Drift detected (extra column in DB that isn't declared, or mismatched type): error by default with a clear diff message; user can pass on_drift="ignore" to bypass.
v0.1 does not auto-ALTER tables. Schema migrations are deferred to v0.2 (likely behind a migrate=True flag).

8. Source query model¶

Two execution paths, picked automatically based on whether the source and target connections point at the same Postgres database:

Same-DB short-circuit (source conn == target conn, same database): - Strategy is implemented as a single SQL statement (or short transaction). - Example for SCD2: a CTE that selects the source query, computes the hash, joins to the current version of the dimension, and emits the close-out + insert in two statements inside one transaction. No Python row movement.

Cross-DB staging path (different connection or different database): 1. Pull source rows over the wire (Rust tokio-postgres streaming). 2. COPY into a staging table created in the target database (named _ematix_stage_<pipeline_name>_<batch_id> and dropped at end). 3. Run the strategy SQL against the staging table inside a transaction.

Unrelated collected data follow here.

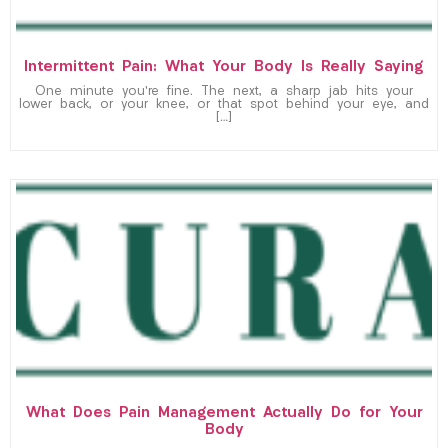
Intermittent Pain: What Your Body Is Really Saying
One minute you’re fine. The next, a sharp jab hits your
lower back, or your knee, or that spot behind your eye, and
[…]
What Does Pain Management Actually Do for Your
Body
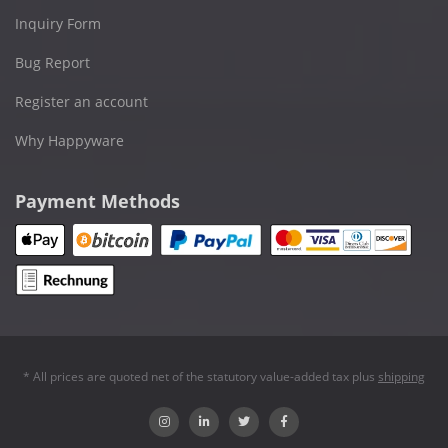
Inquiry Form
Bug Report
Register an account
Why Happyware
Payment Methods
* All prices are quoted net of the statutory value-added tax plus
shipping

The user does not have to choose; ematix-flow detects equality of the (host, port, dbname) tuple and selects the path. Override available via force_path="staging" for testing.

9. Incremental loading¶

Per-pipeline, optional. Two modes:

Full scan (default): every run pulls the full source query.
Watermark: user declares incremental_column="updated_at". ematix-flow stores the high-watermark per pipeline in a metadata table (ematix_flow.watermarks) and rewrites the source query as SELECT * FROM (<user query>) src WHERE updated_at > :last_watermark.

The watermark is updated at the end of a successful run to max(source.<incremental_column>). If the run fails, the watermark is not advanced.

10. Delete handling¶

v0.1 default: deletes are ignored. A row that has disappeared from the source has no effect on the target.

Opt-in via handle_deletes="soft" | "hard":

"soft": SCD2 closes out missing keys (is_current=false, valid_to=now()). Merge/SCD1 sets a configurable is_deleted flag (column auto-added if absent) to true.
"hard": Merge/SCD1 deletes rows whose key isn't in the source.

Both opt-in modes require a full source scan (incremental + delete handling is mutually exclusive). The library raises a configuration error if a user combines incremental_column with handle_deletes.

11. Scheduling and CLI¶

v0.1 ships first-class scheduling, kept intentionally minimal.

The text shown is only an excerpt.